When you go to interviews sometimes you’ll get some strange question about data structures. Most commonly it’s something about dictionary. Sometimes it’s ‘how you would implement dictionary’, sometimes it’s ‘find two words in dictionary’ or even ‘check if word is concatenation of words from dictionary’. If you think dictionary should be array/list then you’re screwed. So let’s fix some knowledge gaps.

What to use for dictionary ?

When it comes to data structures you should use one of two recommended for implementing dictionary.

First is hash table or simply associative array or even better hash map. That’s just fancy data structures names and some will use it interchangeably just to mess with you (those bastards). In Java it’s simply HashMap or Hashtable. If you ever look into implementation of Hashtable you’ll see that it even extends abstract class Dictionary. That’s says a lot about if solution is correct. Implementing your own simplified version of HashMap is simple. It’s just array of linked lists.

Second approach is for those that want to have instant respect on the hood. It’s called Trie. It’s not typo. It’s a tree called trie. Tree trie. Someone had a little to much of fire water with green fairy to come up with this shit. On interview you’ll need to listen carefully if they said tree or trie. I’m not native speaker so both of those sounds exactly the same for me. It can be confusing at times. Getting back to the point. Computational complexity for search in hash table is on average O(1). Worst case is O(n). But for trie it’s length of string you’ll searching for.

Implementing your own trie

For ease of adding and searching we’ll add children length field. Which will be useful during interview if you’ll forget some details. This way it’ll be easier to figure out what’s what.

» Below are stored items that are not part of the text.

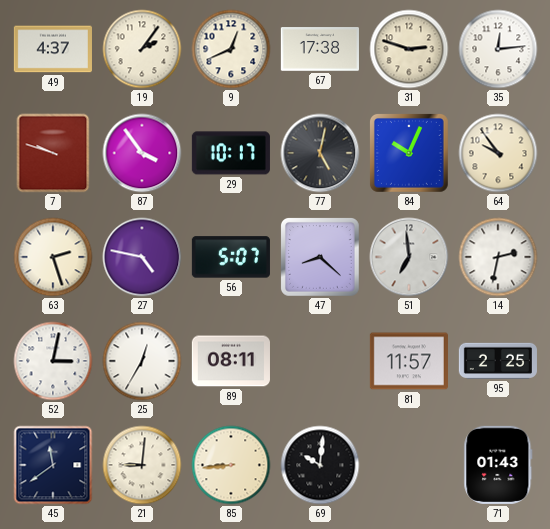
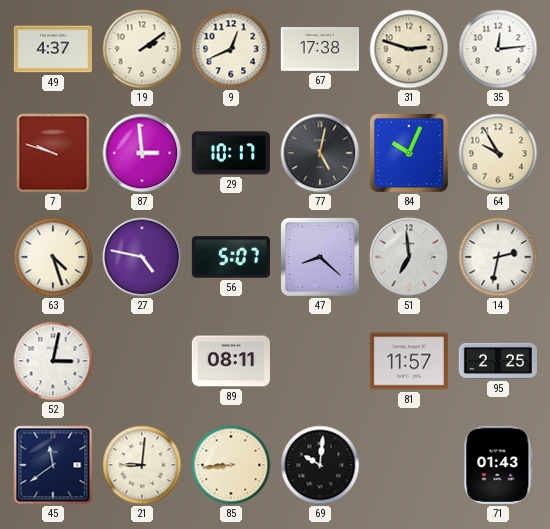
19: 2:06 -> 2:09
87: 3:54 -> 2:59
64: 9:54 -> 9:55
63: 2:27 -> 4:27
25: 12:35 -> none
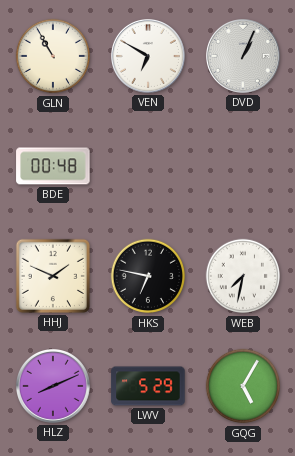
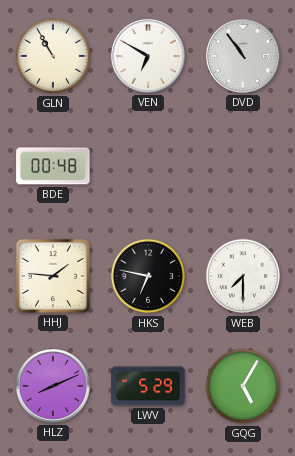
DVD: 1:04 -> 10:54
HHJ: 1:49 -> 1:46
WEB: 7:32 -> 7:30
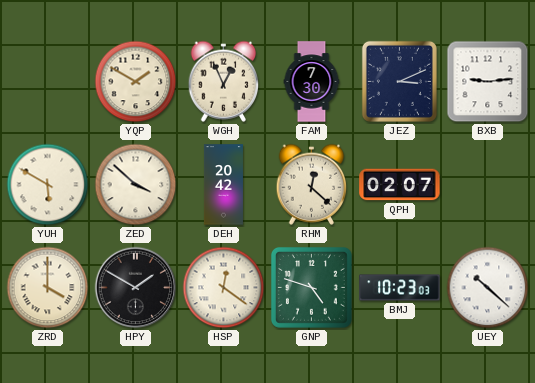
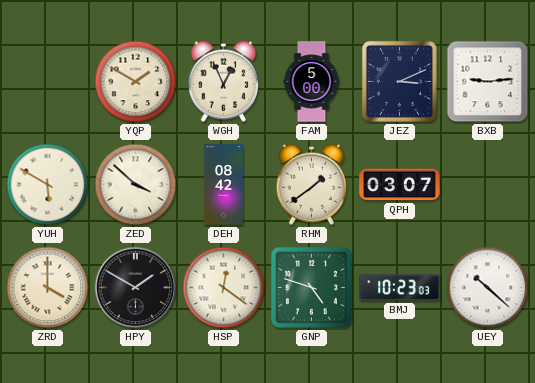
FAM: 7:30 -> 5:00
DEH: 20:42 -> 08:42
RHM: 12:22 -> 1:39
QPH: 02:07 -> 03:07
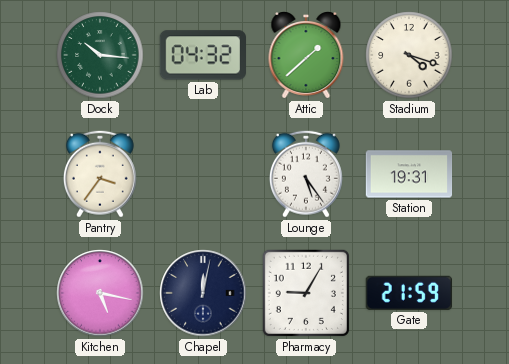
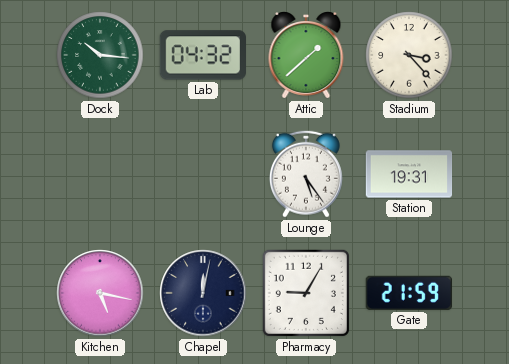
Stadium: 4:18 -> 3:23
Pantry: 3:36 -> none
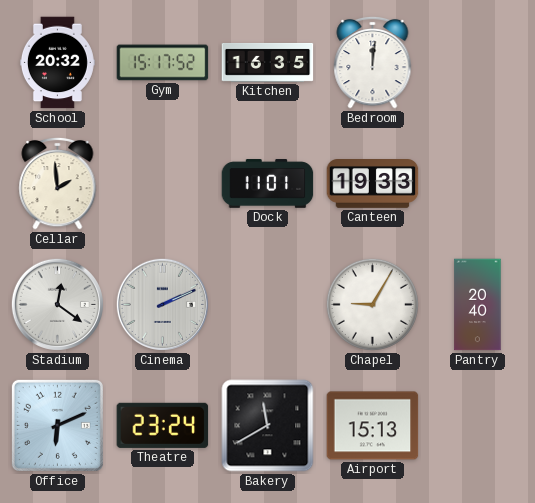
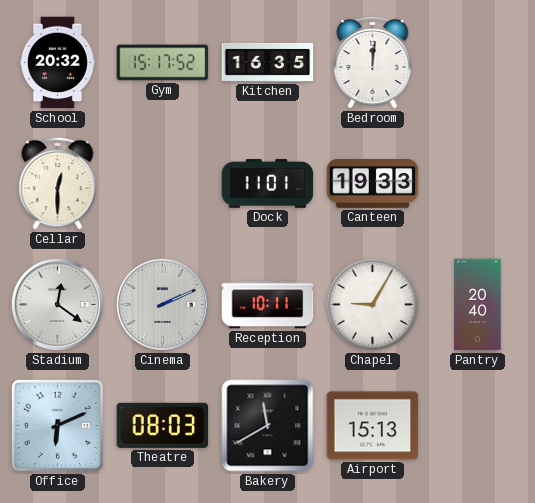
Cellar: 1:59 -> 12:30
Reception: none -> 10:11
Theatre: 23:24 -> 08:03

Basic structure is simple enough.

public class Trie {
    private int childValueLength = 1;
    private Map<String, Node> children = new HashMap<>();

    private static class Node extends Trie {
        private final String value;

        private Node(String value) {
            this.value = value;
            super.childValueLength = value.length() + 1;
        }
    }
}

Now let’s add add for adding new nodes.

private void add(Trie node, String value) {
    if (node.childValueLength == value.length()) {
        if (!node.children.containsKey(value)) {
            node.children.put(value, new Node(value));
        } else {
            throw new IllegalStateException("Value already exists");
        }
    } else {
        String valuePart = value.substring(0, node.childValueLength);

        if (node.children.containsKey(valuePart)) {
            add(node.children.get(valuePart), value);
        } else {
            Node partNode = new Node(valuePart);

            node.children.put(valuePart, partNode);

            add(partNode, value);
        }
    }
}

As always you’ll need to search some for values.

private Node find(Trie node, String value) {
    if (node.childValueLength > value.length()) {
        return null;
    }

    String valuePart = value.substring(0, node.childValueLength);

    if (node.children.containsKey(valuePart)) {
        Node child = node.children.get(valuePart);

        if (valuePart.length() == value.length()) {
            return child;
        } else if (valuePart.length() < value.length()) {
            return find(child, value);
        }
    }

    return null;
}

For distinguishing between dictionary values and intermediate nodes you’ll need to add definition or other similar field and check if it’s empty on not during search. You get the idea.

For additional exercise try and implement delete method and add missing field. It’ll do you good just as much as it’d helped me.

Full code example is here.

Summary

It’s only scary when you don’t know the answer. Sometime ago I’ve learned that optimization of application is hard if you only do language optimization and not data structure or algorithm. Now go play with other data structures.